The previous post (https://bit.ly/3UrTkKa) was headlined Desperate times require desperate measures. When it comes to measuring the value of Talent, the opposite may be true, simply getting rid of the most expensive people may lose value in excess of the cost savings.


For metrics in Challenging Times let’s consider the simple impact of RIFs (Reduction in Force). Highly experienced workers generally have the most expensive domain knowledge and know-how talent. Many hedge-fund buyouts (“LBOs”) look to sharply reduce short-term operational costs represented by talent costs. (Twitter Layoffs for example) The ‘sharp reaction’ is to use the simple metric of cost to decide who to RIF (ignoring likely issues of ageism and related). The ‘value’ of talent is not taken seriously enough. The individual productivity of Talent is seen as almost a political favoritism rather than a time-weighted value to the enterprise.


R&D


Cutting research and development expenses are often cuts to talented staff. Instead of destroying the ongoing value of the staff, can a major chunk be redirected to customer-focused work for the duration of the challenging period? The talent development benefits of such an activity can’t be overstated. While the redirection isn’t always successful, RIFs can always be performed later. Its likely development work will be improved by closer customer interactions.


IT


Information technology talent is an ongoing cost in many enterprises. Newer demands for security, remote work infrastructure, and generational projects (e.g. moving to the cloud) have increased talent costs (employee or contractor) for years. Fattened budgets for BAD Projects (http://bit.ly/3OTO3tQ), infrastructure networks, and Internet-facing applications have expanded talent costs.
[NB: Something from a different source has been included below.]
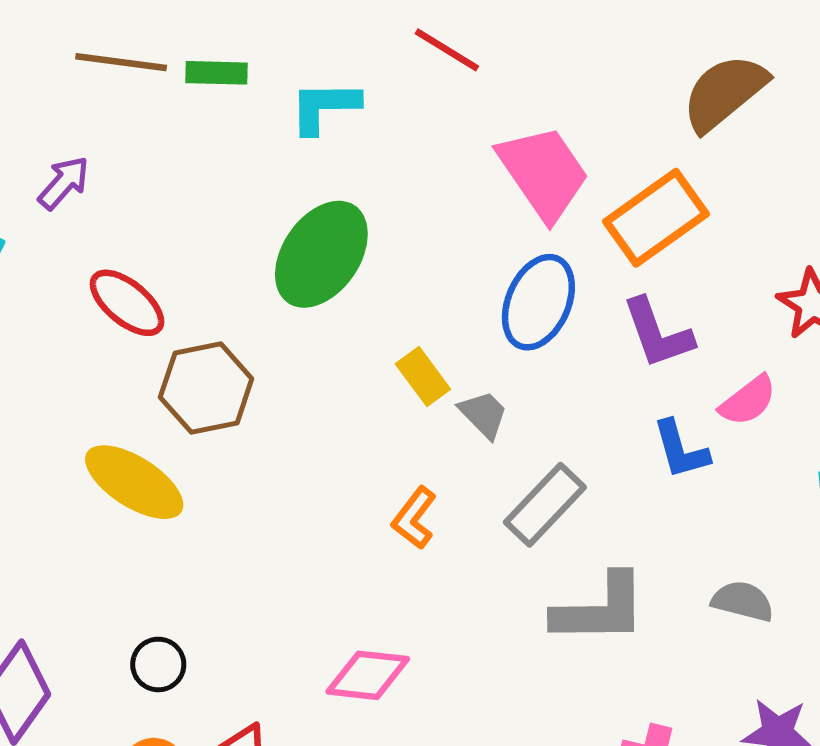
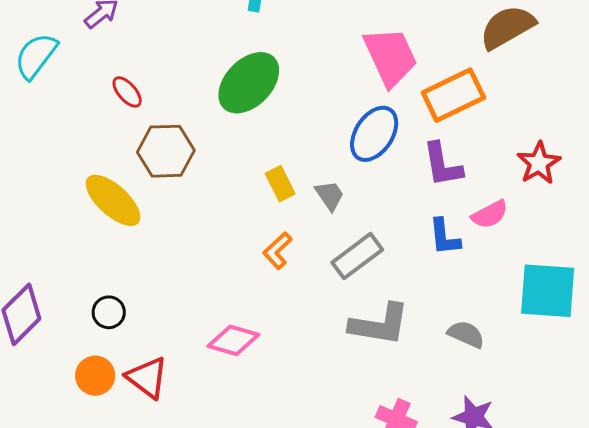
red ellipse: (127, 303) -> (127, 92), size x0.7
yellow rectangle: (423, 377) -> (280, 184), moved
The variation in talent productivity is very high in information technology positions and isn’t necessarily correlated with direct talent costs. The lack of correlation is due to wage-scale compression, historically high productivity (and crucial function support for systems of record), and industry fads. Short recommendation – The optimal cuts to information technology talent may not be in ‘the obvious’ areas and need to be done with a deeper look at value and contribution.


Operations


EkaLore has written how the senior expensive talent maintaining manufacturing production rates and revenues were seen as excess since their utilization wasn’t as high – a bad use of metrics when seen as the value of good production. Key talent is oftentimes seen as expensive (although long-term employees are likely under-compensated compared to the market) where their contribution to agility, resilience, and continued long-term enterprise stability is under-valued. A more difficult (political and operational) set of decisions look to a time-weighted and contribution-weighted and risk-rated view of talent. An action for management: review the talent in operating groups – who are the core cadre of talented people who are the greatest value for agility, resilience, and long-term enterprise stability? These are likely 10-15% of staff with outsize contributions or productivity. Do you even know who they are?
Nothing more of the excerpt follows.